We've built brands for 60+ technology companies. Wallets, protocols, AI platforms, fintech products, developer tools. Some raised $5M. Some raised $200M. Some shipped to millions of users. A few didn't make it.

After that many, you stop seeing individual projects and start seeing patterns. Here's what we've learned.

Most founders overthink naming

Naming is the number one thing that stalls a brand project. Founders spend months going back and forth on it, running surveys, testing with friends, hiring naming agencies. Meanwhile the product ships with a placeholder and the team loses momentum.

The truth is simpler than people want it to be. A name needs to be spellable, searchable, and available as a domain. That's it. The brand you build around it matters far more than the word itself.

Coinbase is a generic compound word. Stripe is a noun. Figma means nothing. These are some of the strongest brands in technology, and none of them won because of the name. They won because the brand system around the name was consistent, confident, and well executed.

If you've been stuck on naming for more than two weeks, pick one and move on. Your energy is better spent on positioning.

The best brands are systems, not logos

This is the single biggest misconception we see. Founders treat branding as a logo project. They want a mark, a colour palette, maybe a font. Then they wonder why their pitch deck looks different from their website, which looks different from their Twitter header.

A brand is a system. It's a set of rules that tell anyone on your team how to make something look and sound like your company. Colours, typography, spacing, illustration style, photography direction, tone of voice, layout principles. When those rules are clear, everything your company produces feels like it came from the same place.

The logo is a tiny part of it. We've seen companies with mediocre logos and brilliant brand systems outperform companies with gorgeous logos and no system at all. Every time.

Consistency beats creativity

Founders love the idea of a brand that's wildly creative. Unexpected colours. Unusual typography. Illustrations that nobody's seen before.

There's nothing wrong with creative ambition. But we've watched dozens of companies invest in a creative brand and then fail to use it consistently. The social posts don't match the website. The sales deck uses a different font. The product UI lives in a completely different visual world.

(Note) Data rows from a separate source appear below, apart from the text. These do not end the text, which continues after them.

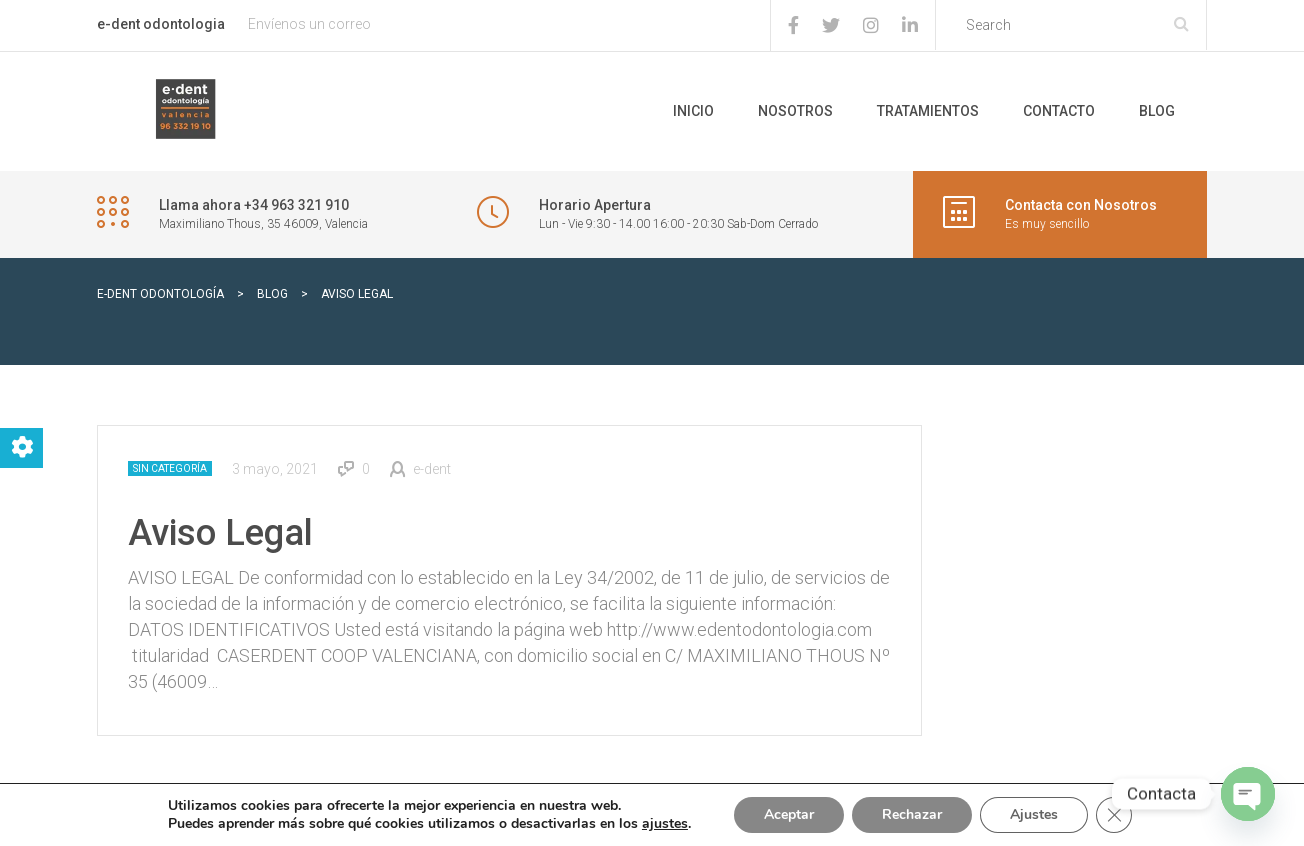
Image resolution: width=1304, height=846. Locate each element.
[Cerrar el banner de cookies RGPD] (1114, 815)
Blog (1157, 111)
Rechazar (912, 814)
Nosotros (795, 111)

A simpler brand used consistently will always outperform a complex brand used inconsistently. Always. The companies that get the most from their brand investment are the ones that actually implement the system across every touchpoint. Not the ones with the most interesting moodboard.

This is why we build brand guidelines that are practical, not aspirational. Rules that a marketing hire can follow on day one without needing a design degree.

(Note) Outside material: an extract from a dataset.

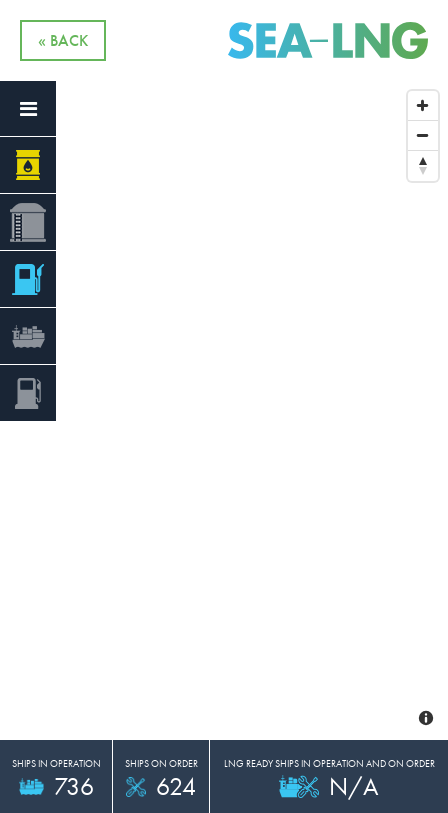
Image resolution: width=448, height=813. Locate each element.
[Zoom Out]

Your brand is a hiring tool, not just a marketing one

This one surprises founders. They think of brand as a customer-facing thing. Something that helps with conversions, investor perception, market positioning.

All true. But the companies that grow fastest after a rebrand almost always point to hiring as the biggest shift. A strong brand signals that you're serious, well funded, and building something real. Engineers, designers, and operators notice. They check your website before they respond to the recruiter's message.

We've had clients tell us they closed three senior hires within a month of launching their new brand. Not because the logo was pretty. Because the website, the messaging, and the visual system made the company look like somewhere worth working.

If you're struggling to hire, look at your brand before you increase recruiter spend.

The sector matters less than you think

We work across AI, fintech, and Web3. People assume these require completely different approaches. They don't.

The positioning work is different. A DeFi protocol has different competitive dynamics to a fintech lender. An AI developer tool sells differently to an AI consumer app. That's strategy, and it's specific to the company.

But the brand principles are the same everywhere. Clarity over cleverness. Consistency over creativity. Speed over perfection. Systems over one-off assets.

The best brands in every sector share the same qualities. They're confident without being arrogant. Specific without being exclusionary. Simple without being boring. Those qualities don't change because you're building onchain instead of in financial services.

Ship fast. Refine later.

The final lesson is about timing. We've seen too many companies delay their brand because they want it to be perfect. They wait until after the next raise. Or until the product is more mature. Or until they've hired a head of marketing.

Meanwhile, every day they operate with a weak brand is a day they're leaving credibility on the table. Investor meetings, hiring conversations, partnership pitches, customer demos. All happening with a brand that undersells the product.

Two weeks is enough to build a brand that works. Not a brand that wins design awards. A brand that's clear, consistent, and credible. You can refine it later. You can evolve it as the company grows. But you can't get back the months you spent looking like an MVP while your competitors looked like a real company.

The best brands we've shipped weren't the ones with the longest timelines. They were the ones where the founders made decisions quickly, trusted the process, and focused on getting it live.

60+ brands in. That's still the pattern.